Story by Liam Slade // Originally Posted Aug 23, 2023
Just a few highlights of life in the town of Ridgefield by a local resident, Henry Cooper:
“After I got out of the service, my wife Debbie Sue and I were looking to settle down and raise a
family of our own, and what place could have been better than the town where we grew up, Ridgefield? Debbie Sue and I had been sweethearts since high school where I was the prom king
For the love of God someone please help me!
and she was my queen. I was, of course, the star quarterback and she was the head cheerleader. I knew I loved her from the very first time I saw her in the hallway in Freshman Year at Ridgefield
I don’t know how to explain this but here goes. My name is Evan Kidder and I’m trapped in a
High, her long blonde hair pulled back in a ponytail and her perky round cheeks looking rosy and sweet. I knew she was the girl for me right then and there.
bizarre town called Ridgefield. My four friends and I — Don, Tamir, and Faye — were out for a
Of course, I was shy, even though some may have considered me the “big man of campus.” Something about a girl that pretty just turned my insides gooier than ma’s Jell-O Surprise. I had
drive one night and I guess we had had a bit too much to drink because we got pulled over by
to wait a long time before I had the courage to ask her out. That didn’t happen until Junior Year. I thought maybe by then she would have had a steady or two, but no, it turned out she was
some local cops who said we were over the limit for alcohol and causing a public danger, as well as violating
waiting for the right guy, which turned out to be me. When I asked her to the sock hop and she said “yes” I was so darn happy I could have flown to the moon.
noise restrictions. I didn’t realize we had crossed over into this town’s limits. I didn’t even know the
From that time on, we were inseparable, always walking down the hallways hand in hand,
town of Ridgefield existed, I had never heard of it. But he took us in. The whole place was like a freaky
canoodling at all the big dances. We were the toast of the town. But after graduation I went to
experiment, like a theme park version of Anytown USA, with freshly-built midcentury-looking houses
Boot Camp. On the day before I left I got down on one knee and proposed with a ring out of a
and American Flags on every lawn. It was so strange but I had no idea how strange it got. We were brought
Cracker Jack box, the only thing I could afford. Of course she said she’d marry me even if I
in front of the Magistrate and sentenced to “life.” I was appalled at this miscarriage of justice but then I realized “Life in Ridgefield”
proposed with an onion ring.
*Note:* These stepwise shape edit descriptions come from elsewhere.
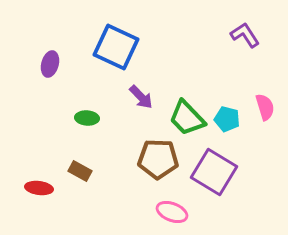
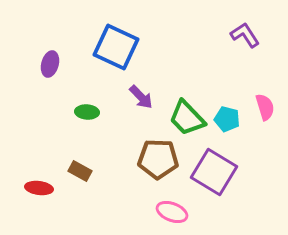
green ellipse: moved 6 px up
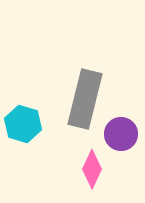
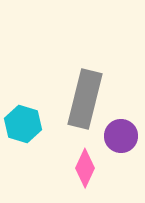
purple circle: moved 2 px down
pink diamond: moved 7 px left, 1 px up
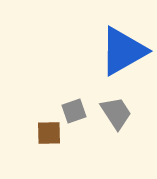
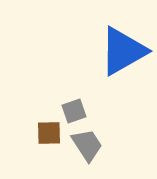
gray trapezoid: moved 29 px left, 32 px down
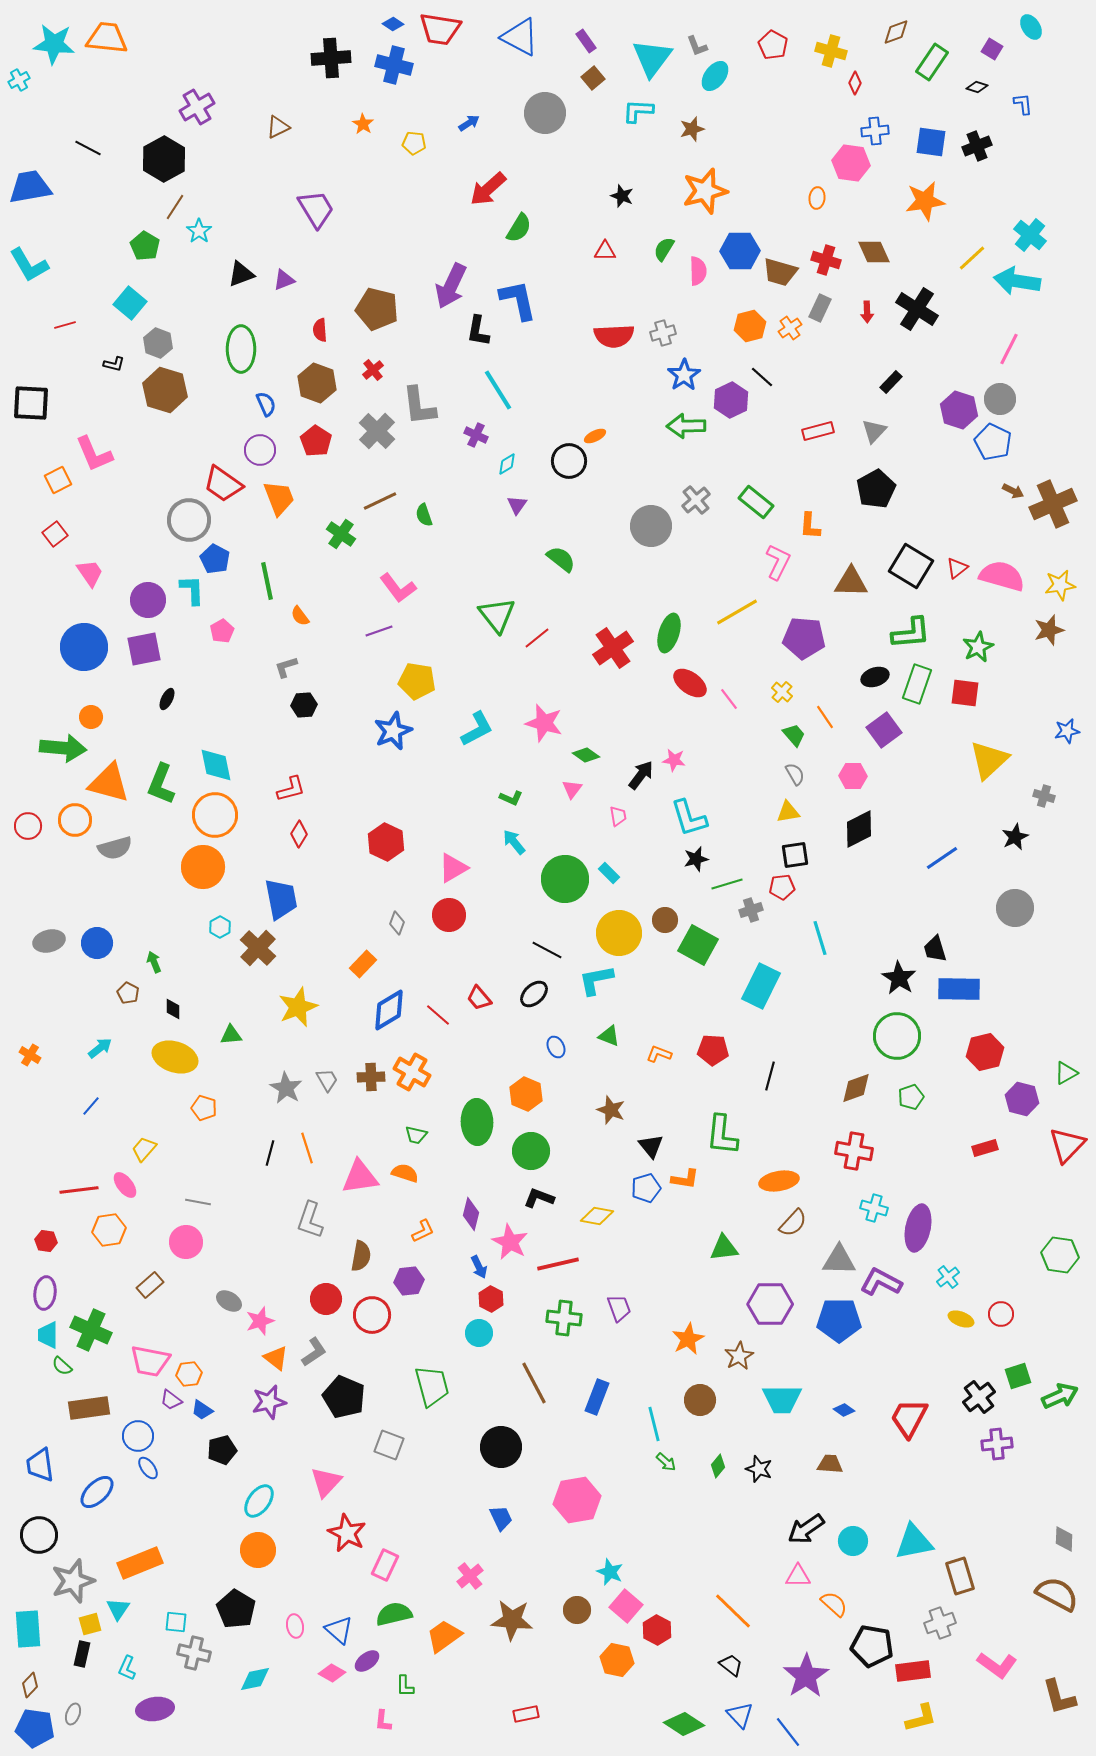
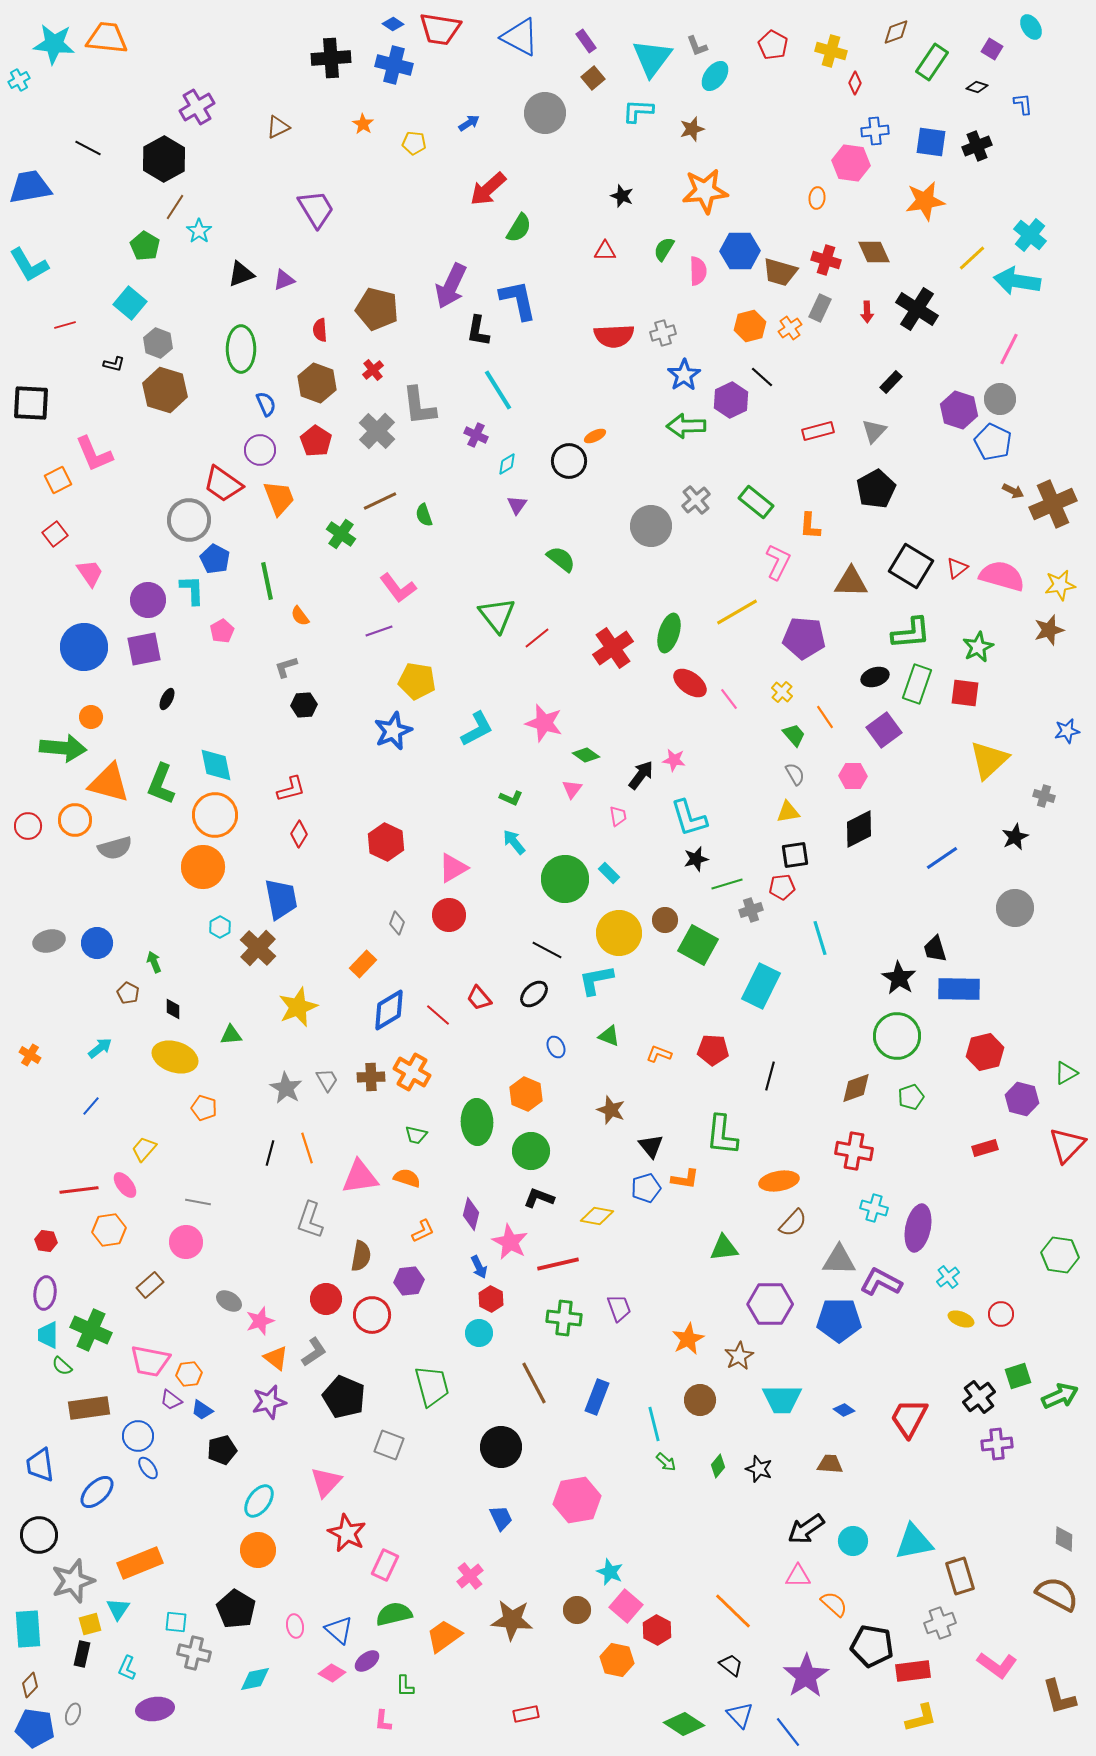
orange star at (705, 191): rotated 9 degrees clockwise
orange semicircle at (405, 1173): moved 2 px right, 5 px down
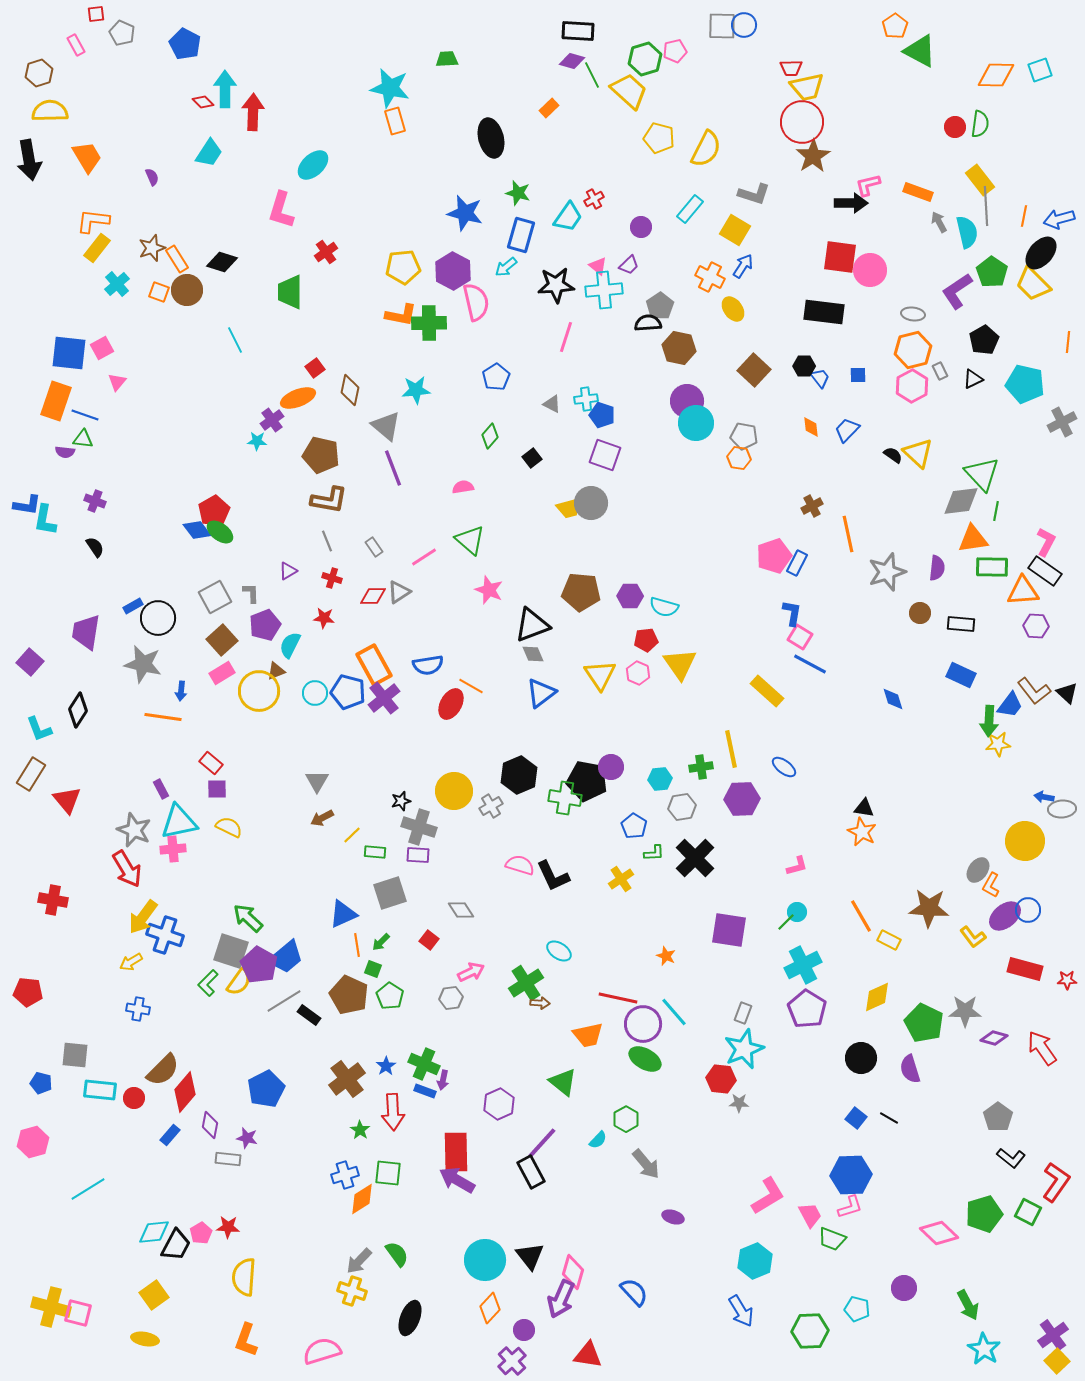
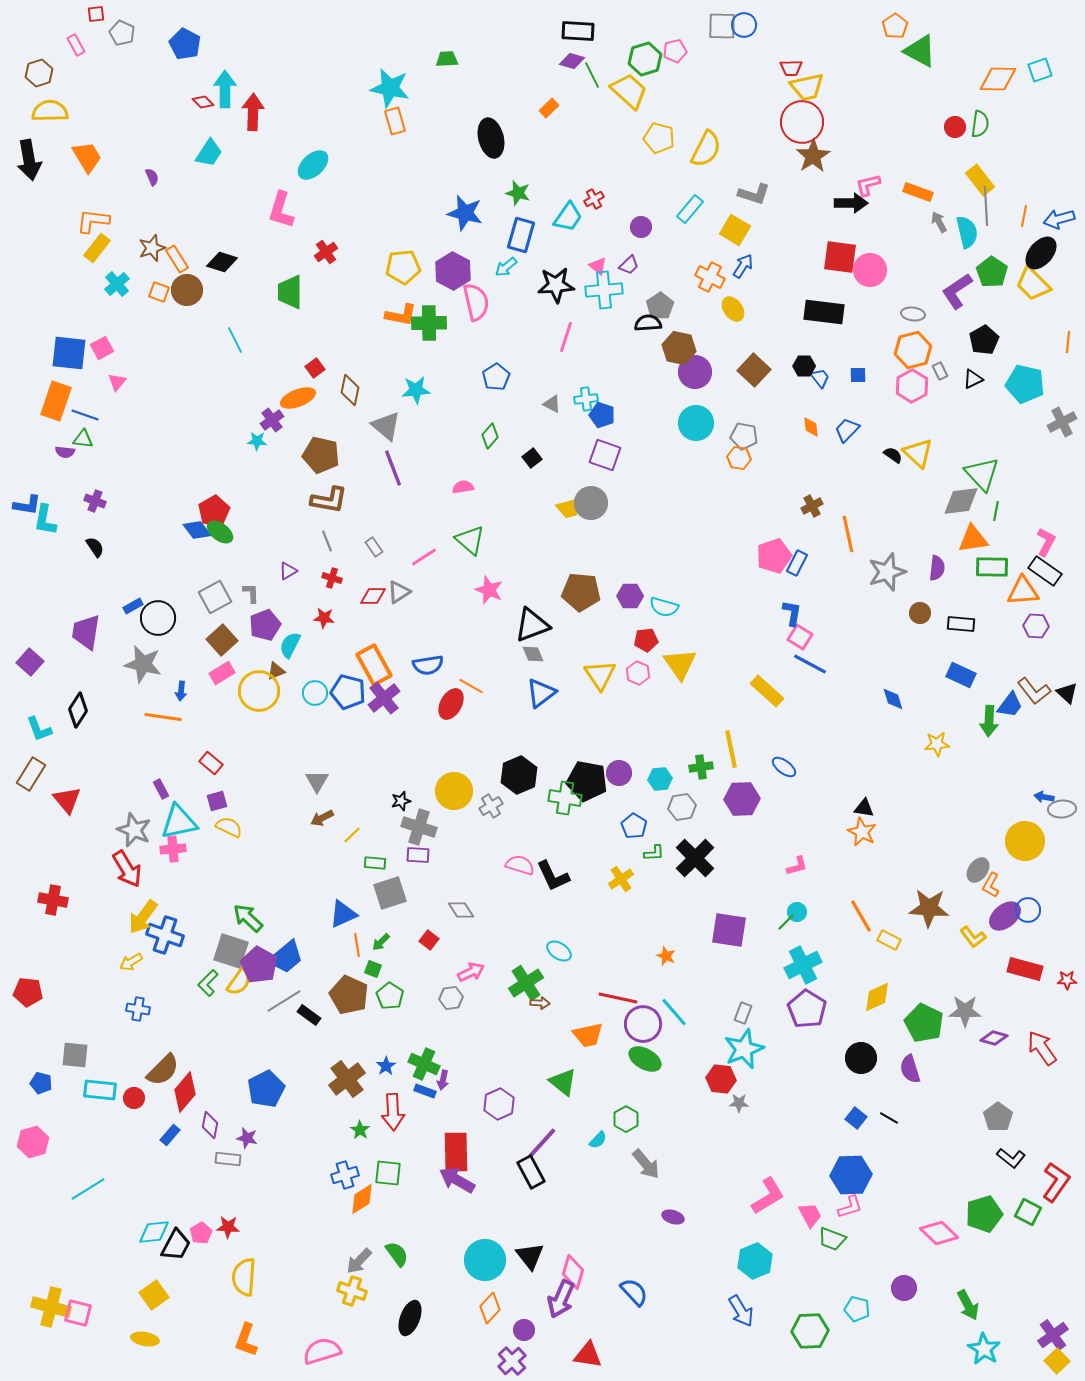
orange diamond at (996, 75): moved 2 px right, 4 px down
purple circle at (687, 401): moved 8 px right, 29 px up
yellow star at (998, 744): moved 61 px left
purple circle at (611, 767): moved 8 px right, 6 px down
purple square at (217, 789): moved 12 px down; rotated 15 degrees counterclockwise
green rectangle at (375, 852): moved 11 px down
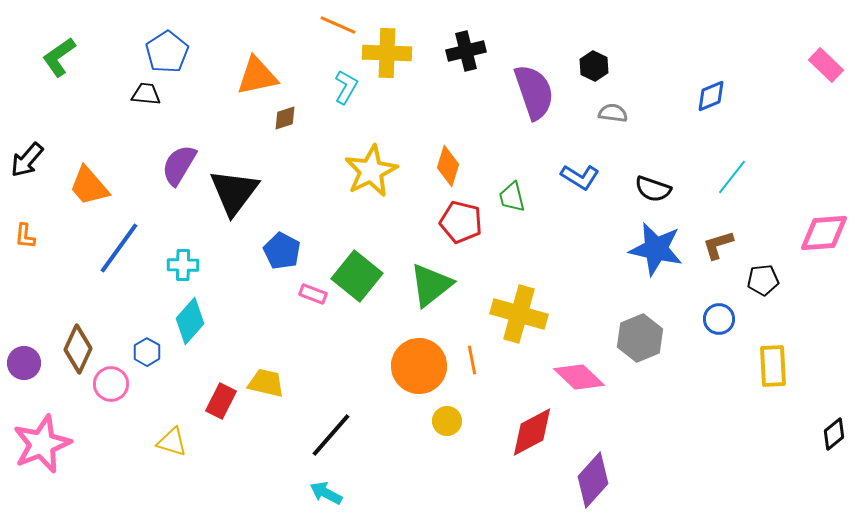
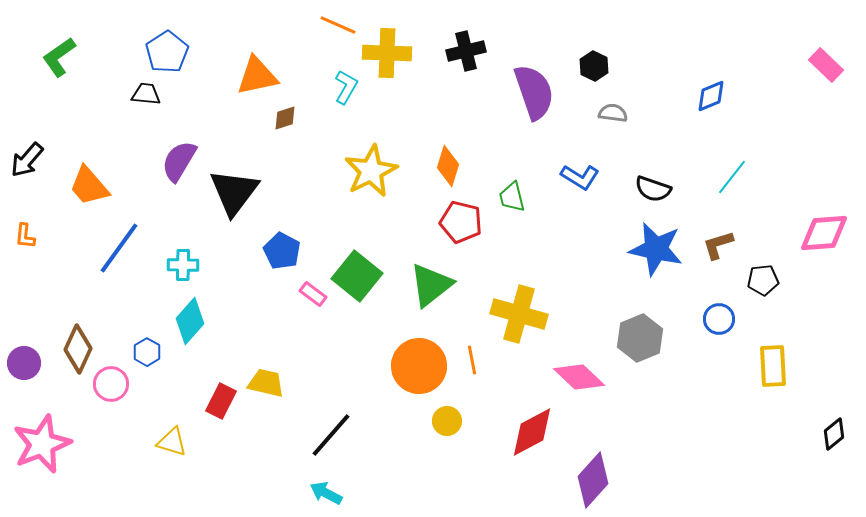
purple semicircle at (179, 165): moved 4 px up
pink rectangle at (313, 294): rotated 16 degrees clockwise
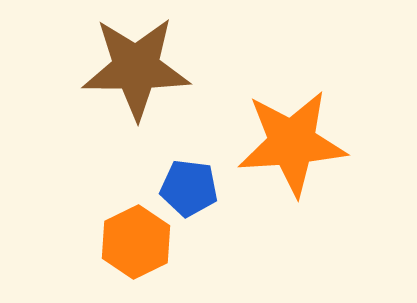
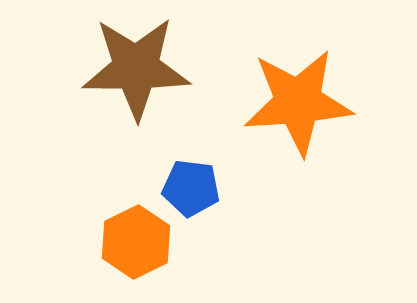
orange star: moved 6 px right, 41 px up
blue pentagon: moved 2 px right
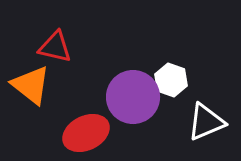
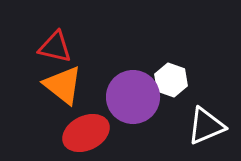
orange triangle: moved 32 px right
white triangle: moved 4 px down
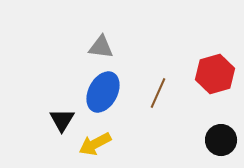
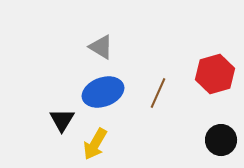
gray triangle: rotated 24 degrees clockwise
blue ellipse: rotated 42 degrees clockwise
yellow arrow: rotated 32 degrees counterclockwise
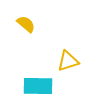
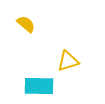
cyan rectangle: moved 1 px right
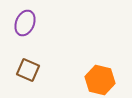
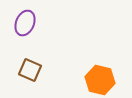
brown square: moved 2 px right
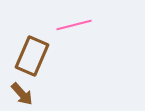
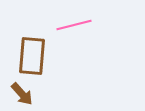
brown rectangle: rotated 18 degrees counterclockwise
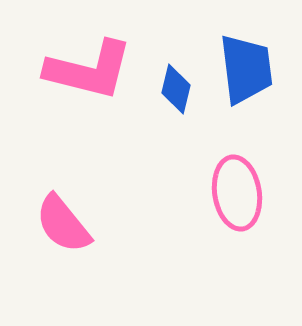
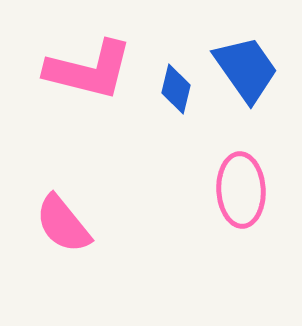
blue trapezoid: rotated 28 degrees counterclockwise
pink ellipse: moved 4 px right, 3 px up; rotated 6 degrees clockwise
But that all had to wait until I came back. Well, I did my tour of
meant something different from life in prison… but not that different. When he banged his gavel we all
duty, as uneventful as it was, and we came back to Ridgefield and bought ourselves a nice big four-bedroom house on Goldfinch Avenue
began to change. I grew older and paunchier, like a dad. I watched as Don and Faye shrunk. Don’s hair curled into little blonde ringlets
with a porch swing and a nice shady oak tree in the front yard. My ma and pa were there to help us move in but mostly to bring the casserole for our first meal.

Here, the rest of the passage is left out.